- Country: Vietnam
- Province: Thanh Hóa
- Time zone: UTC+07:00 (Indochina Time)

= Đông Quang =

Đông Quang is a ward (xã) of Thanh Hóa Province, Vietnam.

==History==
During the Nguyễn dynasty, Đông Quang commune belonged to Đông Sơn district, Thieu Hoa "phủ", and consisted of the following villages: Văn Ba, Đồng Đức Thịnh Trị, Đôi Dọ, and Quang Vinh và Thạch Thất.

The Đông Sơn Commune was named in 1953.

In 1977, Chu River right bank communes of Thieu Hoa district merged with the Đông Sơn districts to established Dong Thieu District. Đông Quang commune belonged the Dong Thieu district.
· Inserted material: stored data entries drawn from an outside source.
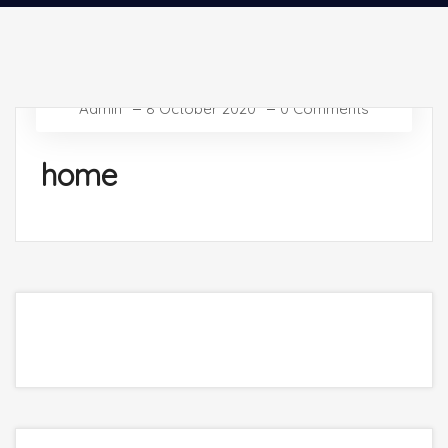
Admin
8 October 2020
0 Comments
home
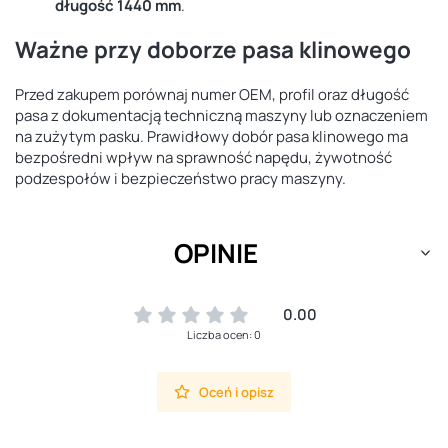
długość 1440 mm
.
Ważne przy doborze pasa klinowego
Przed zakupem porównaj numer OEM, profil oraz długość
pasa z dokumentacją techniczną maszyny lub oznaczeniem
na zużytym pasku. Prawidłowy dobór pasa klinowego ma
bezpośredni wpływ na sprawność napędu, żywotność
podzespołów i bezpieczeństwo pracy maszyny.
OPINIE
0.00
Liczba ocen: 0
Oceń i opisz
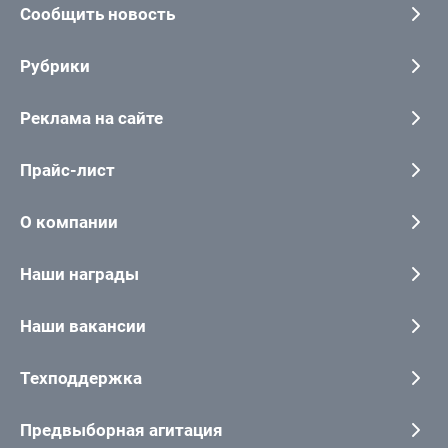
Сообщить новость
Рубрики
Реклама на сайте
Прайс-лист
О компании
Наши награды
Наши вакансии
Техподдержка
Предвыборная агитация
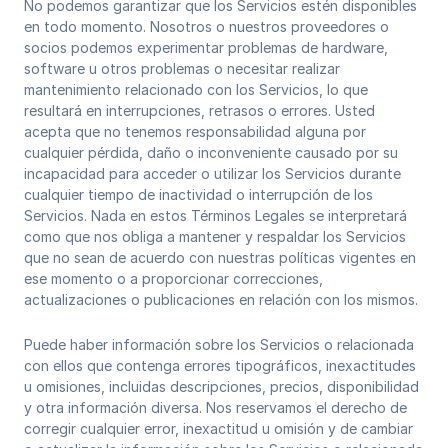
No podemos garantizar que los Servicios estén disponibles
en todo momento. Nosotros o nuestros proveedores o
socios podemos experimentar problemas de hardware,
software u otros problemas o necesitar realizar
mantenimiento relacionado con los Servicios, lo que
resultará en interrupciones, retrasos o errores. Usted
acepta que no tenemos responsabilidad alguna por
cualquier pérdida, daño o inconveniente causado por su
incapacidad para acceder o utilizar los Servicios durante
cualquier tiempo de inactividad o interrupción de los
Servicios. Nada en estos Términos Legales se interpretará
como que nos obliga a mantener y respaldar los Servicios
que no sean de acuerdo con nuestras políticas vigentes en
ese momento o a proporcionar correcciones,
actualizaciones o publicaciones en relación con los mismos.
Puede haber información sobre los Servicios o relacionada
con ellos que contenga errores tipográficos, inexactitudes
u omisiones, incluidas descripciones, precios, disponibilidad
y otra información diversa. Nos reservamos el derecho de
corregir cualquier error, inexactitud u omisión y de cambiar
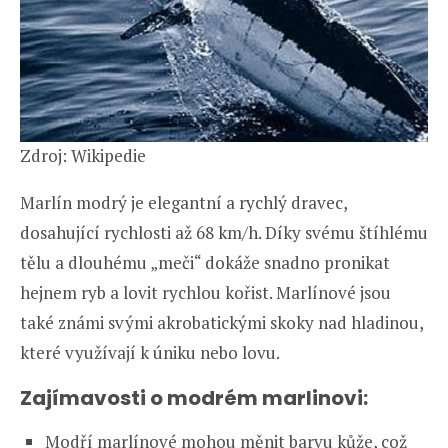
Zdroj: Wikipedie
Marlín modrý je elegantní a rychlý dravec,
dosahující rychlosti až 68 km/h. Díky svému štíhlému
tělu a dlouhému „meči“ dokáže snadno pronikat
hejnem ryb a lovit rychlou kořist. Marlínové jsou
také známi svými akrobatickými skoky nad hladinou,
které využívají k úniku nebo lovu.
Zajímavosti o modrém marlinovi:
Modří marlínové mohou měnit barvu kůže, což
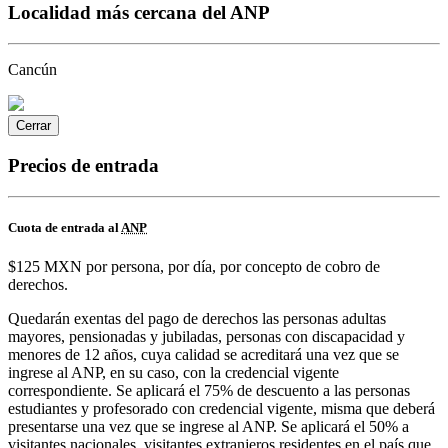
Localidad más cercana del ANP
Cancún
Cerrar
Precios de entrada
Cuota de entrada al
ANP
$125 MXN por persona, por día, por concepto de cobro de
derechos.
Quedarán exentas del pago de derechos las personas adultas
mayores, pensionadas y jubiladas, personas con discapacidad y
menores de 12 años, cuya calidad se acreditará una vez que se
ingrese al ANP, en su caso, con la credencial vigente
correspondiente. Se aplicará el 75% de descuento a las personas
estudiantes y profesorado con credencial vigente, misma que deberá
presentarse una vez que se ingrese al ANP. Se aplicará el 50% a
visitantes nacionales, visitantes extranjeros residentes en el país que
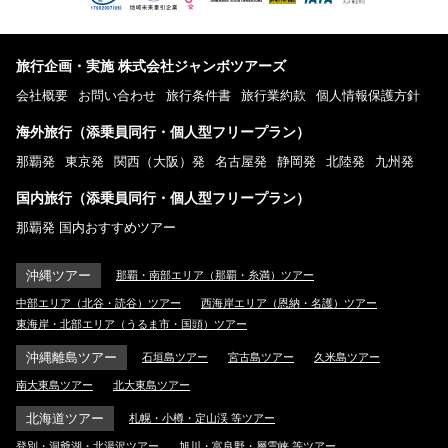
旅行企画・実施 株式会社ジャンボツアーズ
会社概要
お問い合わせ
旅行条件書
旅行業約款
個人情報保護方針
海外旅行（添乗員同行・個人型フリープラン）
那覇発
東京発
関西（大阪）発
名古屋発
静岡発
北陸発
九州発
国内旅行（添乗員同行・個人型フリープラン）
那覇発 国内おすすめツアー
沖縄ツアー
那覇・南部エリア（那覇・糸満）ツアー
中部エリア（北谷・読谷）ツアー
西海岸エリア（恩納・名護）ツアー
東海岸・北部エリア（うるま市・国頭）ツアー
沖縄離島ツアー
石垣島ツアー
宮古島ツアー
久米島ツアー
南大東島ツアー
北大東島ツアー
北海道ツアー
札幌・小樽・定山渓 等ツアー
登別・洞爺湖・北湯沢ツアー
旭川・富良野・層雲峡 等ツアー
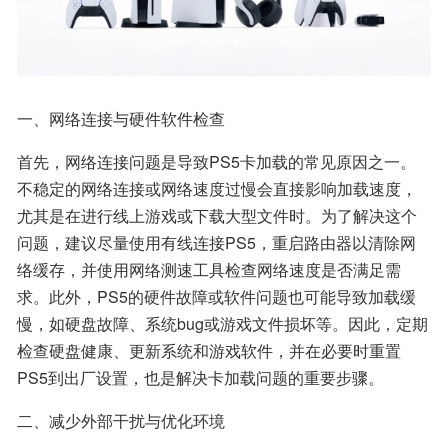
一、网络连接与硬件软件检查
首先，网络连接问题是导致PS5卡加载的常见原因之一。
不稳定的网络连接或网络速度过慢会直接影响加载速度，
尤其是在进行线上游戏或下载大型文件时。为了解决这个
问题，建议尽量使用有线连接PS5，重启路由器以清除网
络缓存，并使用网络测速工具检查网络速度是否满足需
求。此外，PS5的硬件故障或软件问题也可能导致加载缓
慢，如硬盘故障、系统bug或游戏文件损坏等。因此，定期
检查硬盘健康、更新系统和游戏软件，并在必要时重置
PS5到出厂设置，也是解决卡加载问题的重要步骤。
二、减少外部干扰与优化环境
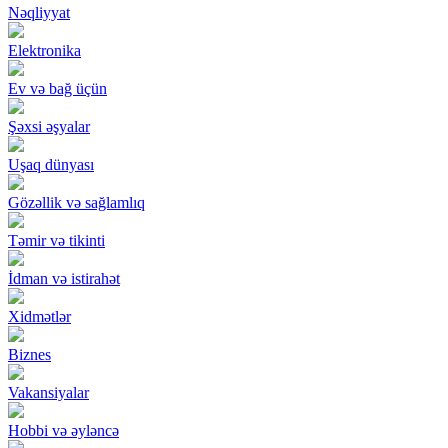
Nəqliyyat
Elektronika
Ev və bağ üçün
Şəxsi əşyalar
Uşaq dünyası
Gözəllik və sağlamlıq
Təmir və tikinti
İdman və istirahət
Xidmətlər
Biznes
Vakansiyalar
Hobbi və əyləncə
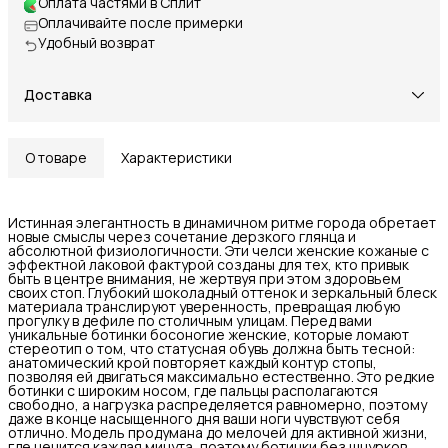
Оплата частями в Сплит
Оплачивайте после примерки
Удобный возврат
Доставка
О товаре
Характеристики
Истинная элегантность в динамичном ритме города обретает
новые смыслы через сочетание дерзкого глянца и
абсолютной физиологичности. Эти челси женские кожаные с
эффектной лаковой фактурой созданы для тех, кто привык
быть в центре внимания, не жертвуя при этом здоровьем
своих стоп. Глубокий шоколадный оттенок и зеркальный блеск
материала транслируют уверенность, превращая любую
прогулку в дефиле по столичным улицам. Перед вами
уникальные ботинки босоногие женские, которые ломают
стереотип о том, что статусная обувь должна быть тесной:
анатомический крой повторяет каждый контур стопы,
позволяя ей двигаться максимально естественно. Это редкие
ботинки с широким носом, где пальцы располагаются
свободно, а нагрузка распределяется равномерно, поэтому
даже в конце насыщенного дня ваши ноги чувствуют себя
отлично. Модель продумана до мелочей для активной жизни,
где ценится каждая минута, поэтому ботинки без шнурков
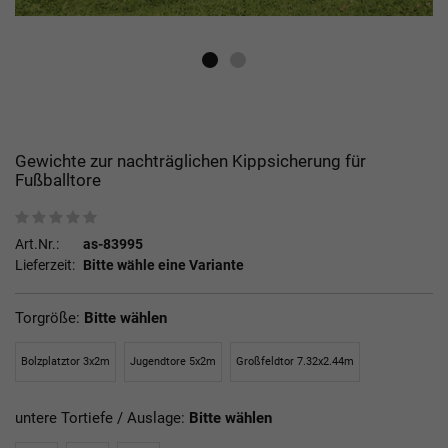
Gewichte zur nachträglichen Kippsicherung für
Fußballtore
Art.Nr.:
as-83995
Lieferzeit:
Bitte wähle eine Variante
Torgröße:
Bitte wählen
Bolzplatztor 3x2m
Jugendtore 5x2m
Großfeldtor 7.32x2.44m
untere Tortiefe / Auslage:
Bitte wählen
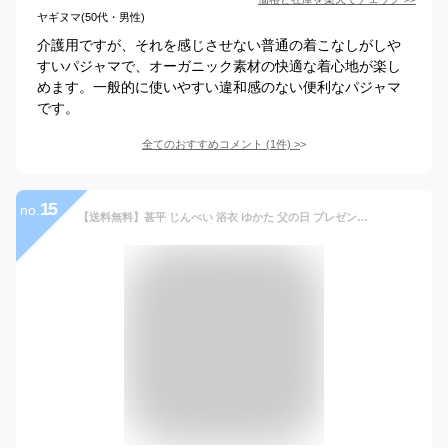
ヤギヌマ(50代・男性)
介護用ですが、それを感じさせない普通の着こなしがしや
すいパジャマで、オーガニック素材の快適な着心地が楽し
めます。一般的に使いやすい違和感のない便利なパジャマ
です。
全てのおすすめコメント
(
1
件)
>
15
no.
【送料無料】甚平 じんべい 浴衣 ゆかた 父の日 プレゼント 実用的 メンズ しじら織り 涼しい 大きいサイズ M L 2L 3L 4L 寝巻き ヘンリーネック オーガニック ギフト ルームウエア パジャマ 部屋着 じんべえ 上下セット 夏 彼氏 父 誕生日 敬老の日 実用的【あす楽対応】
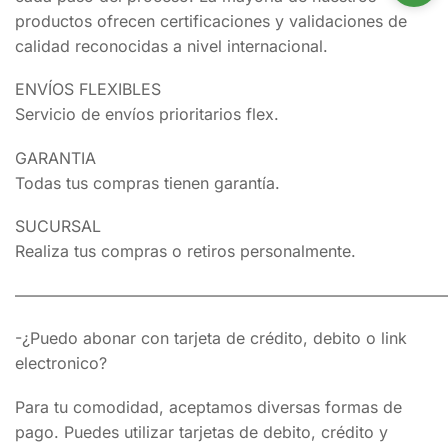
productos ofrecen certificaciones y validaciones de
calidad reconocidas a nivel internacional.
ENVÍOS FLEXIBLES
Servicio de envíos prioritarios flex.
GARANTIA
Todas tus compras tienen garantía.
SUCURSAL
Realiza tus compras o retiros personalmente.
———————————————————————————
-¿Puedo abonar con tarjeta de crédito, debito o link
electronico?
Para tu comodidad, aceptamos diversas formas de
pago. Puedes utilizar tarjetas de debito, crédito y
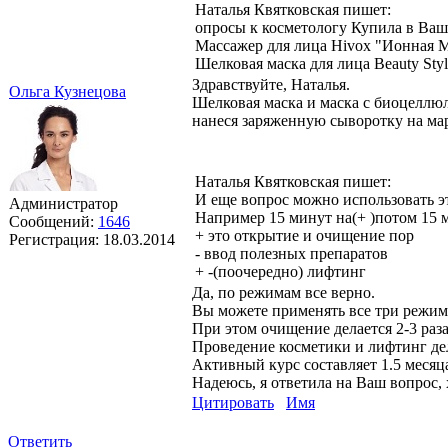
Наталья Квятковская пишет:
опросы к косметологу Купила в Ваш
Массажер для лица Hivox "Ионная М
Шелковая маска для лица Beauty Styl
Здравствуйте, Наталья.
Ольга Кузнецова
Шелковая маска и маска с биоцеллюл
нанеся заряженную сыворотку на ма
Наталья Квятковская пишет:
И еще вопрос можно использовать эту
Администратор
Например 15 минут на(+ )потом 15 м
Сообщений:
1646
+ это открытие и очищение пор
Регистрация:
18.03.2014
- ввод полезных препаратов
+ -(поочередно) лифтинг
Да, по режимам все верно.
Вы можете применять все три режима
При этом очищение делается 2-3 раз
Проведение косметики и лифтинг де
Активный курс составляет 1.5 месяц
Надеюсь, я ответила на Ваш вопрос,
Цитировать
Имя
Ответить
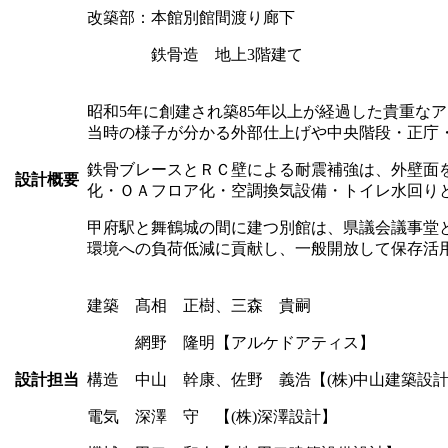
改築部：本館別館間渡り廊下
鉄骨造 地上3階建て
昭和5年に創建され築85年以上が経過した貴重
当時の様子が分かる外部仕上げや中央階段・正庁
鉄骨ブレースとＲＣ壁による耐震補強は、外壁面
設計概要
化・ＯＡフロア化・空調換気設備・トイレ水回り
甲府駅と舞鶴城の間に建つ別館は、県議会議事堂
環境への負荷低減に貢献し、一般開放して保存活
建築 髙相 正樹、三森 貴嗣
網野 隆明【アルケドアティス】
設計担当
構造 中山 幹康、佐野 義浩【(株)中山建築設
電気 深澤 守 【(株)深澤設計】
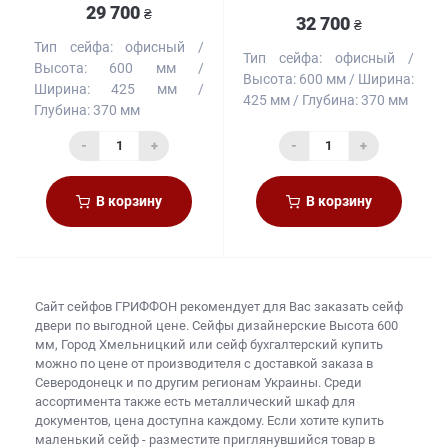
29 700
₴
32 700
₴
Тип сейфа:
офисный
Тип сейфа:
офисный
Высота:
600 мм
Высота:
600 мм
Ширина:
Ширина:
425 мм
425 мм
Глубина:
370 мм
Глубина:
370 мм
-
+
-
+
В корзину
В корзину
Сайт сейфов
ГРИФФОН рекомендует для Вас заказать
сейф
двери
по выгодной цене. Сейфы дизайнерские Высота 600
мм, Город Хмельницкий или
сейф бухгалтерский купить
можно по цене от производителя с доставкой заказа в
Северодонецк и по другим регионам Украины. Среди
ассортимента также есть
металлический шкаф для
документов, цена
доступна каждому. Если хотите
купить
маленький сейф
- разместите приглянувшийся товар в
In 1982, Dong Thieu District changed into Đông Sơn District, and Đông Quang commune returned to Đông Sơn. Đông Quang's villages today include Quang Vinh, Minh Thành, Đức Thắng, divided 12 small villages from 1 to 12.

==Location==
Đông Quang commune has the area of 7.38 km2. According to reported Census population in 1999, Đông Quang commune has the population of 5,166.
- North bordering Dong Son Ward
- East bordering Hac Thanh and Quang Phu Wards
- South bordering Quang Yen and Trung Chinh Communes
- West bordering Dong Tien Commune.

Dong Quang Ward has a natural area of 48.60 km², a population size of 61,214 people in 2024, population density reaching 1,260 people/km².